What if a philanthropy were run like a venture capital-funded start-up? Welcome to the GreenLight Fund.
With seed money of about $12 million, GreenLight gives money to local organizations here, in Boston, and the San Francisco Bay Area. Local grantees then raise additional rounds of money - $32 million for social-impact work so far.
How does GreenLight Fund work here? Venture capitalist John Simon and Margaret Hall cofounded GreenLight as "a way to do philanthropy using the approach a VC firm would take," Philadelphia executive director Matthew Joyce said.
GreenLight's vetting process is similar: interviews with management teams, board members, and clients, plus a review of financial information and local landscape analysis.
Three organizations here were "greenlighted": Single Stop USA, Year Up, and the Center for Employment Opportunities.
Single Stop partnered with Community College of Philadelphia to screen every college student for benefits outside of financial aid, such as food stamps or tax credits for child care.
"The hope is to draw down resources students don't know they're eligible for and build marginal income, so they graduate," Joyce said. Typically, Single Stop helps students double their $5,000 in annual student aid income.
Year Up students spend six months at Peirce College in credit-bearing programs and another six months at an employer.
And in 2015, GreenLight gave seed money to the Center for Employment Opportunities (CEO), which helps reduce recidivism among men and women coming out of prison.
"Folks released from jail transition into work right away. We partner with the city and the parks department," Joyce said. "Within a short time, CEO connects them with private-sector positions. Most of our money is spent in partnership with a public entity or other funders."
GreenLight typically seeds $600,000 annually for a few years, "as early-stage funding giving them runway to build relationships in Philly," Joyce said.
What about return on investment?
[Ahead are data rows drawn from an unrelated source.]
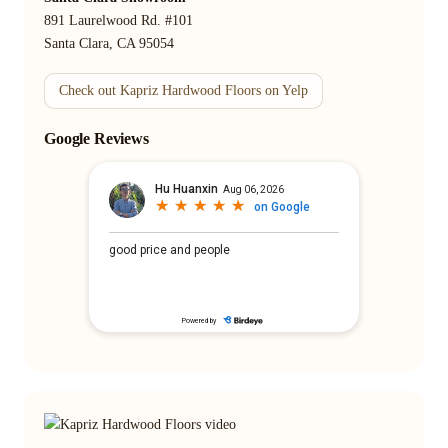
891 Laurelwood Rd. #101
Santa Clara, CA 95054
Check out Kapriz Hardwood Floors on Yelp
Google Reviews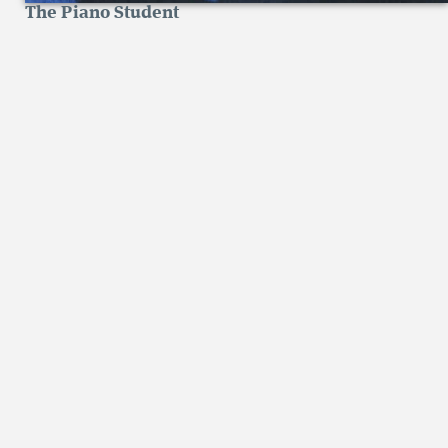
The Piano Student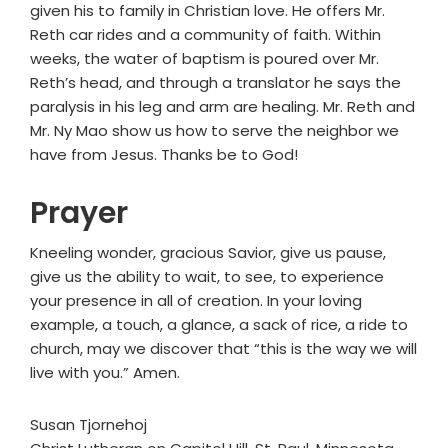
given his to family in Christian love. He offers Mr.
Reth car rides and a community of faith. Within
weeks, the water of baptism is poured over Mr.
Reth’s head, and through a translator he says the
paralysis in his leg and arm are healing. Mr. Reth and
Mr. Ny Mao show us how to serve the neighbor we
have from Jesus. Thanks be to God!
Prayer
Kneeling wonder, gracious Savior, give us pause,
give us the ability to wait, to see, to experience
your presence in all of creation. In your loving
example, a touch, a glance, a sack of rice, a ride to
church, may we discover that “this is the way we will
live with you.” Amen.
Susan Tjornehoj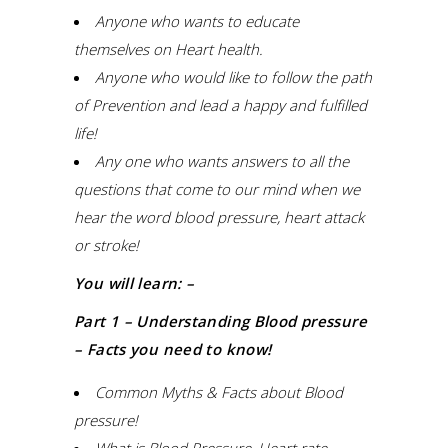
Anyone who wants to educate
themselves on Heart health.
Anyone who would like to follow the path
of Prevention and lead a happy and fulfilled
life!
Any one who wants answers to all the
questions that come to our mind when we
hear the word blood pressure, heart attack
or stroke!
You will learn: –
Part 1 – Understanding Blood pressure
– Facts you need to know!
Common Myths & Facts about Blood
pressure!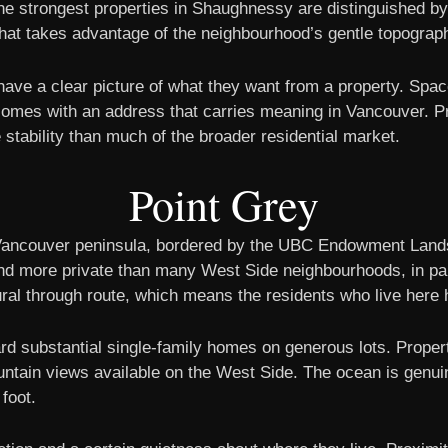
The strongest properties in Shaughnessy are distinguished by
 that takes advantage of the neighbourhood’s gentle topograp
ave a clear picture of what they want from a property. Spa
t comes with an address that carries meaning in Vancouver. Pr
stability than much of the broader residential market.
Point Grey
 Vancouver peninsula, bordered by the UBC Endowment Lands 
 and more private than many West Side neighbourhoods, in pa
al through route, which means the residents who live here 
d substantial single-family homes on generous lots. Propert
tain views available on the West Side. The ocean is genuine
 foot.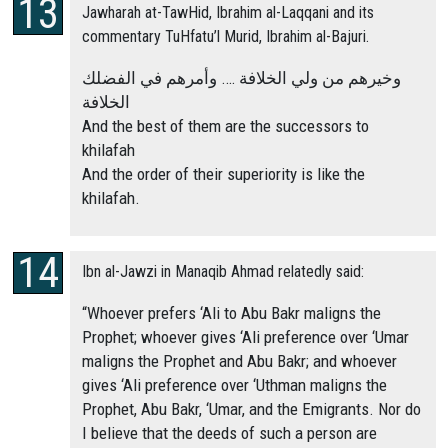
Jawharah at-TawHid, Ibrahim al-Laqqani and its
commentary TuHfatu’l Murid, Ibrahim al-Bajuri.
وخيرهم من ولي الخلافة …. وأمرهم في الفضلك
الخلافة
And the best of them are the successors to
khilafah
And the order of their superiority is like the
khilafah.
Ibn al-Jawzi in Manaqib Ahmad relatedly said:
“Whoever prefers ‘Ali to Abu Bakr maligns the
Prophet; whoever gives ‘Ali preference over ‘Umar
maligns the Prophet and Abu Bakr; and whoever
gives ‘Ali preference over ‘Uthman maligns the
Prophet, Abu Bakr, ‘Umar, and the Emigrants. Nor do
I believe that the deeds of such a person are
The metric shouldn't just be numbers of people served, but cost per impact, said Katherina Rosqueta, founding executive director at the University of Pennsylvania's Center for High Impact Philanthropy.
"For CEO, their big outcome is reducing recidivism. But there's also the cost savings to state governments of people not going back to prison. We help them do the math on the positive impact if CEO is successful," Rosqueta said.
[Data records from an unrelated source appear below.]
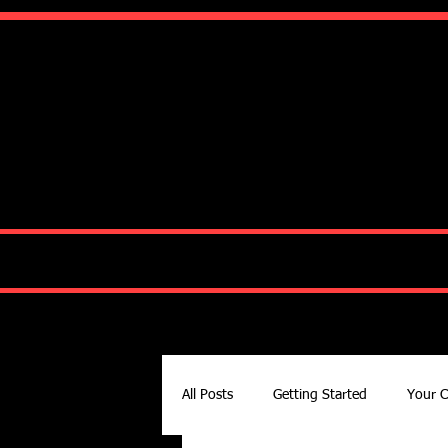
Ko
HOME
ABOUT
All Posts
Getting Started
Your 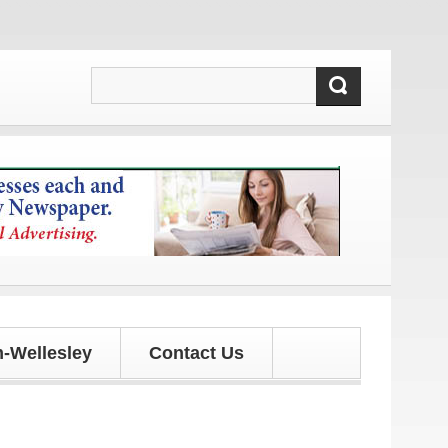
updates!
-Wellesley
Contact Us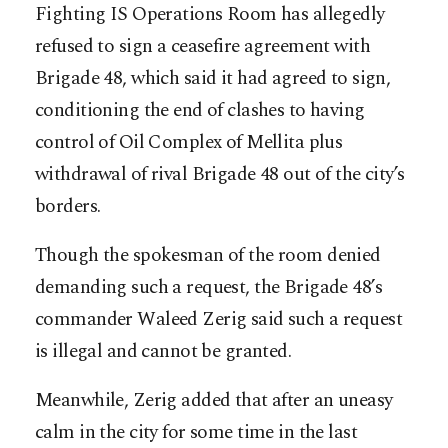
Fighting IS Operations Room has allegedly
refused to sign a ceasefire agreement with
Brigade 48, which said it had agreed to sign,
conditioning the end of clashes to having
control of Oil Complex of Mellita plus
withdrawal of rival Brigade 48 out of the city’s
borders.
Though the spokesman of the room denied
demanding such a request, the Brigade 48’s
commander Waleed Zerig said such a request
is illegal and cannot be granted.
Meanwhile, Zerig added that after an uneasy
calm in the city for some time in the last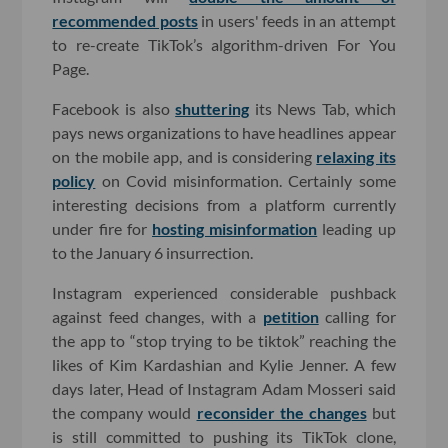
recommended posts
in users' feeds in an attempt
to re-create TikTok’s algorithm-driven For You
Page.
Facebook is also
shuttering
its News Tab, which
pays news organizations to have headlines appear
on the mobile app, and is considering
relaxing its
policy
on Covid misinformation. Certainly some
interesting decisions from a platform currently
under fire for
hosting misinformation
leading up
to the January 6 insurrection.
Instagram experienced considerable pushback
against feed changes, with a
petition
calling for
the app to “stop trying to be tiktok” reaching the
likes of Kim Kardashian and Kylie Jenner. A few
days later, Head of Instagram Adam Mosseri said
the company would
reconsider the changes
but
is still committed to pushing its TikTok clone,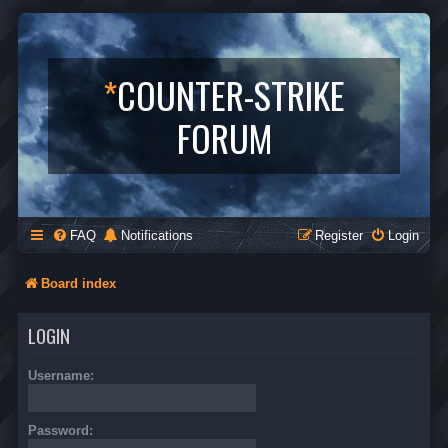
*
COUNTER-STRIKE
FORUM
FAQ
Notifications
Register
Login
Board index
LOGIN
Username:
Password:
Saj Cherian, vice president at the VC firm Kynetic in Conshohocken, said of GreenLight: "They can't just write a check and leave. We help [local grantees] along, because they have our money. Our goal is to identify worthy organizations, hire the social entrepreneur as executive, and bet on the jockey and the horse." Kynetic is the company formed by Michael Rubin, who sold GSI Commerce to eBay in 2011, and owns Fanatics, Rue La La, and ShopRunner.
GreenLight seeds newer, innovative nonprofits with the expertise of businesspeople, said Jeff Berstein, president of ImageFIRST Healthcare Laundry Specialists in Radnor.
"Philly is challenging," said Berstein, also a GreenLight board member. "Other nonprofits are in the same space and may look at the new entrant as a threat. There's a limited funding base."
New Mutual Fund
Local money manager Ted Aronson, who founded Aronson Johnson & Ortiz (AJO) here in Center City, said the $26 billion-in-assets firm launched its first mutual fund for retail investors.
Long patronized by institutional investors such as SEI and TransAmerica, AJO's first open-ended mutual fund is the BPV Large Cap Value Fund (symbol: BPVAX). The fund's expense is 0.80 percent a year. (AJO charges 0.30 percent as its fee, and BPV, for which AJO is subadviser, receives 0.50 percent).
AJO is a quantitative investment firm and hews close to the mutual fund indexes. This fund aims to outperform the Russell 1000 value benchmark by 2 percent a year before fees.
Currently, AJO is favoring insurance shares and underweighting bank stocks.
"We've been recently selling biotech names, since they've gone up a lot, and moving into big-name pharmaceuticals," Aronson said.
AJO is fully invested at all times, and Aronson said the stock market's "richly valued. The fly in the ointment is interest rates. When rates go up meaningfully, the stock market is vulnerable. I tell investors to put your seat belt on, and don't do anything rash. Stay the course. We know people, including myself, freak out when they shouldn't. It's almost trite to say, but it's proven to be true."